In Italia, gli ultimi dati disponibili sugli occupati in ambito culturale rilevano che il 64 per cento è costituito da lavoratori in proprio. La crisi, le grida di dolore delle specifiche categorie professionali e le politiche di ristoro hanno portato alla luce la varietà di specializzazioni e la fragilità di questa fetta dei mercati del lavoro. Classificare, mettere ordine e aumentare la trasparenza riguardo a questo insieme di lavori è difficile, ma urgente e necessario, anche per stimolare la crescita professionale e l’imprenditorialità culturale; gli elenchi delle persone e delle organizzazioni che hanno ricevuto ristoro mi sembra un possibile punto di partenza.

Altro tema delicato è il lavoro volontario: il numero delle organizzazioni culturali in cui la forza lavoro è composta in massima parte da volontari è altissimo. Al censimento del 2011 quasi 823.000 volontari lavoravano in attività connesse a musei archivi e biblioteche; a loro vanno aggiunti circa un milione di volontari durante eventi ricreativi e sportivi.

È indubbio che le organizzazioni del terzo settore e quelle culturali svolgono un importantissimo ruolo nella costruzione di capitale sociale a livello territoriale; tuttavia, un conto è essere volontari in quanto ricchi di famiglia e generosi, un conto è prestare servizi di pubblica utilità come parte del proprio percorso di crescita umana e civile, un conto è trasformare il praticantato in volontariato, un conto è svolgere un’attività non economicamente sostenibile in una organizzazione non economicamente sostenibile, soprattutto se chi la svolge è in larga parte giovane e istruito.  

Meccanismi distorsivi 

E infine c’è da considerare il lavoro a tempo indeterminato, in ambito pubblico nelle istituzioni culturali (statali e locali) o privato, nei settori culturali e nei media fisici e digitali. Due mi sembrano i macro-temi da affrontare in questo caso: come realizzare percorsi di crescita professionale che siano motivanti da un lato e stimolanti dall’altro, in termini di arricchimento e contaminazione di competenze, e come conciliare impegno, risultati e potere.
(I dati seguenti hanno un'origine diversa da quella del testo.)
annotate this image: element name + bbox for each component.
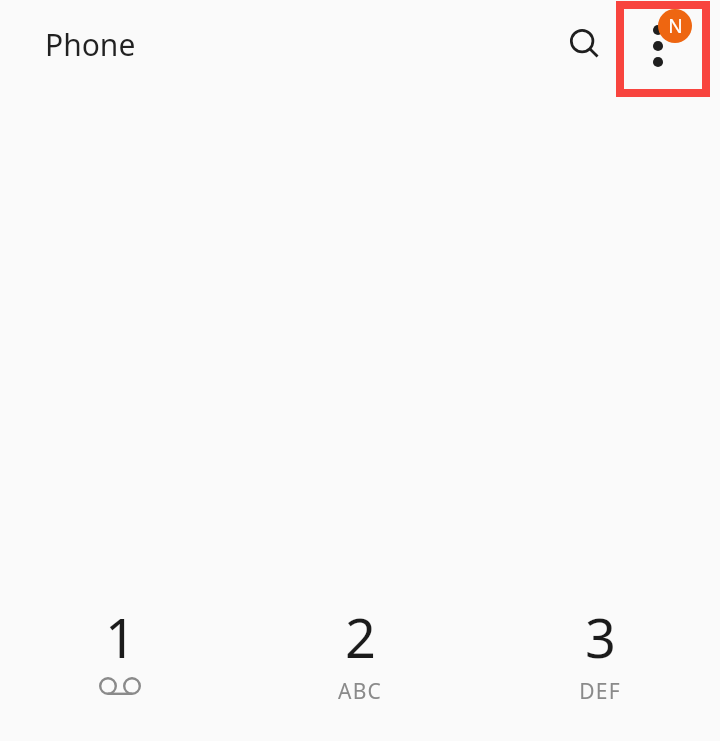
button[interactable]: Search (553, 12, 617, 76)
staticText: N (668, 13, 683, 39)
staticText: 1 (105, 600, 136, 674)
button[interactable]: 3 (480, 600, 720, 720)
button[interactable]: More options (616, 1, 710, 97)
button[interactable]: 2 (240, 600, 480, 720)
staticText: Phone (45, 24, 136, 65)
staticText: DEF (579, 677, 621, 706)
staticText: 2 (345, 600, 376, 674)
staticText: 3 (585, 600, 616, 674)
button[interactable]: 1 (0, 600, 240, 720)
staticText: ABC (338, 677, 382, 706)
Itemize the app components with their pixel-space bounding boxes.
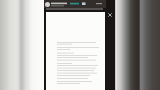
button[interactable]: Account: [45, 2, 50, 7]
button[interactable]: Close: [106, 11, 114, 19]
Le organizzazioni culturali sono specchio della società; il lavoro culturale è in larga parte femminile, ma il potere nelle organizzazioni culturali è in massima parte in mani maschili. Se aggiungiamo a questa considerazione il fatto che i meccanismi distorsivi dei mercati del lavoro portano inevitabilmente ad autoselezionare per lavori culturali persone in grado di assorbire attraverso il reddito della propria famiglia i rischi connessi a una non adeguata remunerazione, è inevitabile che la rappresentazione della società offerta dai mondi della cultura rispecchi il punto di vista di una parte minoritaria della società. E questo è un problema di tutti, perché dobbiamo alle organizzazioni culturali e a chi ci lavora la costruzione dei nostri immaginari. E del nostro futuro.